Churchill is a Professor at the University of Colorado in Boulder. He has been involved with the American Indian Movement, and led a protest of the Columbus day parade that managed to disrupt the celebration of Columbus the mass murderer. He has written a number of books about the US governments genocide against native peoples, the FBI’s secret war against the Black Panthers and other topics. He came under fire from conservatives last spring for an article he wrote about the September 11th attacks entitled, “Some People Push Back: On the Justice of Roosting Chickens.” In this essay, Churchill pointed out that while there were innocent people who died on 9/11, janitors, firemen and secretary's for example, there were also bureaucrats who profited off of the destruction of the “third world.” Churchill termed these stock traders, Leo's and military commanders “little Eichmann's” a reference to the Nazi war criminal who despite being a rather quiet desk job type of person, masterminded the Nazi’s “final solution.” Churchill also had the audacity to point out that the US commits 9/11 style terrorism everyday, and that the justification the Pentagon uses for it is strikingly similar to the justification used by Al Qaeda for the 9/11 attacks.

The topic of the speaker’s series which the Cultural Center was hosting was “Invisible Men.” In his appearance at DePaul, Churchill spoke mostly on his 9/11 essay and the allegations that he was not Native American.

Churchill was introduced by Dr. Harvette Grey, the Director of the Cultural Center. He opened by stating, “Greetings from the Republican Party of Boulder Colorado, of which I am a member of.” He continued to explain how he was an old school republican who believed in the constitution, not to be confused with the newer republicans whom he termed fascists.

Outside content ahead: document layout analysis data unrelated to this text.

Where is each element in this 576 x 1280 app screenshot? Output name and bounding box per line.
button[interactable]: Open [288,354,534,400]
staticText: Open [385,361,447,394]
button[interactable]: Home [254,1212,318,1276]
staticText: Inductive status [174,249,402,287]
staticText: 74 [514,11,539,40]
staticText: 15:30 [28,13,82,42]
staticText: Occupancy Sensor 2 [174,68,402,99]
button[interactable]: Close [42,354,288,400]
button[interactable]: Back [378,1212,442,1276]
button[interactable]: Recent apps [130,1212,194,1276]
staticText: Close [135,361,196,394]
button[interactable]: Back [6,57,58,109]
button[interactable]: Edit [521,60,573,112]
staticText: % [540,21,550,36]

On 9/11 he mostly reiterated the points in his essay, which is reprinted in this issue of Revolver. He pointed out how under the Clinton administration over 500,000 Iraqi children died as a result of the UN sanctions on Iraq. The UN administrator of the sanctions resigned, calling it a policy of genocide. What was the general US publics reaction though? A yawn. Churchill said that this was as invisible as you could get.

On the allegations that he was not Native American, Churchill pointed out the history of race lineage in the US. How a person with one drop of black blood was often considered to be black. However his own lineage was approximately 1/16th Native American, somehow the white power structure can make up rules to discredit him, and say he’s not Indian enough. In other words, the conservative power elite can make up their own rules on who’s what in order to maintain their dominance over all. Churchill continued to point out how difficult it is for many Native Americans to prove their ancestry because of a lack of written records. He said that his tradition was oral, and that it was the western colonizers tradition to keep birth records and such. He also said that his family and his community raised him as a Native American and considered him Native American so, “No punk white kid from the post office is going to tell me who I am.”

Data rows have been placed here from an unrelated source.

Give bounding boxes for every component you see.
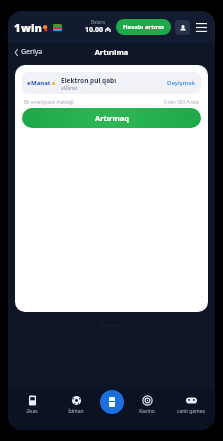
button[interactable]: Əsas bbox=[12, 393, 52, 417]
staticText: Bir əməliyyatın məbləği bbox=[24, 99, 74, 105]
staticText: Elektron pul qabı bbox=[61, 76, 117, 85]
button[interactable]: Profile bbox=[175, 20, 190, 35]
button[interactable]: Geriyə bbox=[14, 47, 47, 57]
staticText: 1 bbox=[14, 20, 21, 35]
staticText: İdman bbox=[56, 408, 96, 415]
staticText: 10.00 ₼ bbox=[85, 25, 111, 35]
button[interactable]: Language bbox=[53, 24, 62, 31]
button[interactable]: İdman bbox=[56, 393, 96, 417]
button[interactable]: Hesabı artırın bbox=[116, 19, 171, 35]
staticText: canlı games bbox=[171, 408, 211, 415]
staticText: win bbox=[21, 20, 42, 35]
button[interactable]: canlı games bbox=[171, 393, 211, 417]
staticText: Artırılma bbox=[14, 47, 209, 57]
staticText: Artırmaq bbox=[95, 113, 129, 123]
button[interactable]: e bbox=[22, 72, 201, 94]
staticText: Geriyə bbox=[21, 47, 43, 57]
staticText: Əsas bbox=[12, 408, 52, 415]
staticText: e bbox=[27, 79, 31, 87]
button[interactable]: Bet slip bbox=[100, 390, 124, 414]
staticText: Kazino bbox=[127, 408, 167, 415]
staticText: 5-dən 500 ₼-dək bbox=[164, 99, 199, 105]
button[interactable]: Kazino bbox=[127, 393, 167, 417]
staticText: Balans bbox=[91, 19, 106, 25]
button[interactable]: Menu bbox=[194, 20, 209, 35]
button[interactable]: Artırmaq bbox=[22, 108, 201, 128]
button[interactable]: 1 bbox=[14, 20, 49, 35]
staticText: Hesabı artırın bbox=[123, 23, 164, 31]
staticText: eManat bbox=[61, 85, 78, 91]
staticText: Manat bbox=[31, 79, 51, 87]
staticText: Dəyişmək bbox=[167, 79, 196, 87]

The question and answer session had Churchill answer questions on whether or not his definition of values included support for Gays and Lesbians, to which he replied “Is there something about me that makes you think I’m a fundamentalist?” He also suggested that if the founding fathers were doing today what they did in their own time, they would be branded terrorists and sent to Guatanamo Bay.

Chur chill appearance was short, only an hour. He mentioned that the topics he touched on could be turned into a whole class, to which this author suggested, “Come teach at DePaul.” Professor Churchill is a courageous person who progressives and radicals should continue to support against the right wingers who wish to curtail academic freedom.